The part I can’t assess from a public read: the maintenance side. Training-layer signals come from historical press. Retrieval-layer signals come from fresh press. The AI lens pulls the freshest sources first when generating answers about the current state. You can’t tell from outside whether the cadence and brief format are serving the AI lens correctly right now, and that’s the kind of question the deeper diagnostic work would surface.

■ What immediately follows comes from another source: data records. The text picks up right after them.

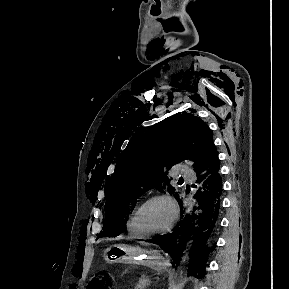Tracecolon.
I'll list each match as a JSON object with an SVG mask.
<instances>
[{
	"label": "colon",
	"mask_w": 289,
	"mask_h": 289,
	"mask_svg": "<svg viewBox=\"0 0 289 289\" xmlns=\"http://www.w3.org/2000/svg\"><path fill=\"white\" fill-rule=\"evenodd\" d=\"M110 279L102 274L98 273L88 283L87 289H111Z\"/></svg>",
	"instance_id": "obj_1"
}]
</instances>
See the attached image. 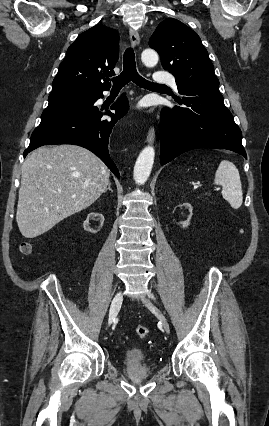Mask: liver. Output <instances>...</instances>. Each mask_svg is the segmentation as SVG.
Listing matches in <instances>:
<instances>
[{
  "mask_svg": "<svg viewBox=\"0 0 269 426\" xmlns=\"http://www.w3.org/2000/svg\"><path fill=\"white\" fill-rule=\"evenodd\" d=\"M21 175L16 221L24 237L35 238L92 205L110 172L89 150L62 144L34 150Z\"/></svg>",
  "mask_w": 269,
  "mask_h": 426,
  "instance_id": "liver-1",
  "label": "liver"
}]
</instances>
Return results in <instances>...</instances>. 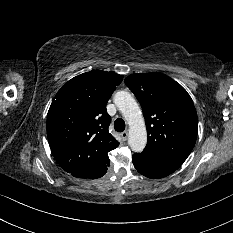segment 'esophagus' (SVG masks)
Here are the masks:
<instances>
[{"label":"esophagus","mask_w":233,"mask_h":233,"mask_svg":"<svg viewBox=\"0 0 233 233\" xmlns=\"http://www.w3.org/2000/svg\"><path fill=\"white\" fill-rule=\"evenodd\" d=\"M121 137H122L123 141H126L127 138H128V131L125 130L124 132H122V133H121Z\"/></svg>","instance_id":"esophagus-1"}]
</instances>
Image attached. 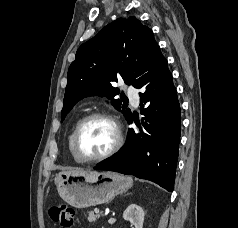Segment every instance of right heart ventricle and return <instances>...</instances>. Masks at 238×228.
<instances>
[{
  "instance_id": "e07e8e85",
  "label": "right heart ventricle",
  "mask_w": 238,
  "mask_h": 228,
  "mask_svg": "<svg viewBox=\"0 0 238 228\" xmlns=\"http://www.w3.org/2000/svg\"><path fill=\"white\" fill-rule=\"evenodd\" d=\"M80 119H76L71 127V130L69 132V135H68V139H67V144H68V149L73 157V159L77 162V163H80L74 156L73 154V150H72V142H73V135H74V132H75V129L79 123Z\"/></svg>"
}]
</instances>
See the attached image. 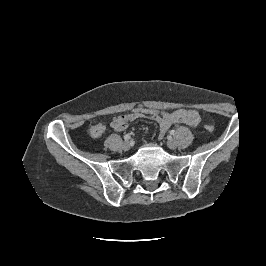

The framing point this illustrates: at L2, the SEO lens and the AI lens can both read strongly while pointing at different things. SEO reads link equity. AI reads brand-to-attribute associations in training data. Same press placements, different cargo extracted.
L3 — Category Citation
Publicly observable: Genuinely strong and verifiable in real time.
L3 is the layer where you can do the most useful public verification, and it’s also the layer where the work Kraken has done becomes most visible.
The category question at L3 is simple: when someone asks an AI, “What’s the best crypto exchange,” does Kraken show up?
The answer is yes, repeatedly, across most of the major platforms. And the reason you can observe this from outside is that the editorial coverage of “best crypto exchanges” listicles is dense with Kraken mentions. I just ran a search for “best crypto exchanges 2026” and saw Money.com naming them “Best Crypto Exchange Overall for March 2026.” Koinly lists them in their top 10 for U.S. exchanges. Yahoo Finance features them. Most of the major comparison content puts Kraken in the top 3-5 of any “best of” list in the category.
From the SEO lens, this is standard digital PR — editorial mentions on high-authority sites producing link equity and brand authority for category queries.
From the AI lens, it’s more consequential. ChatGPT and Gemini answer “best crypto exchange” by scanning exactly these editorial listicles. The Money.com piece, the Koinly piece, the Yahoo Finance comparison — these are the sources retrieved when someone asks an LLM the category question. If a brand isn’t in those listicles, it’s invisible to the AI for that query, regardless of organic ranking for the same terms.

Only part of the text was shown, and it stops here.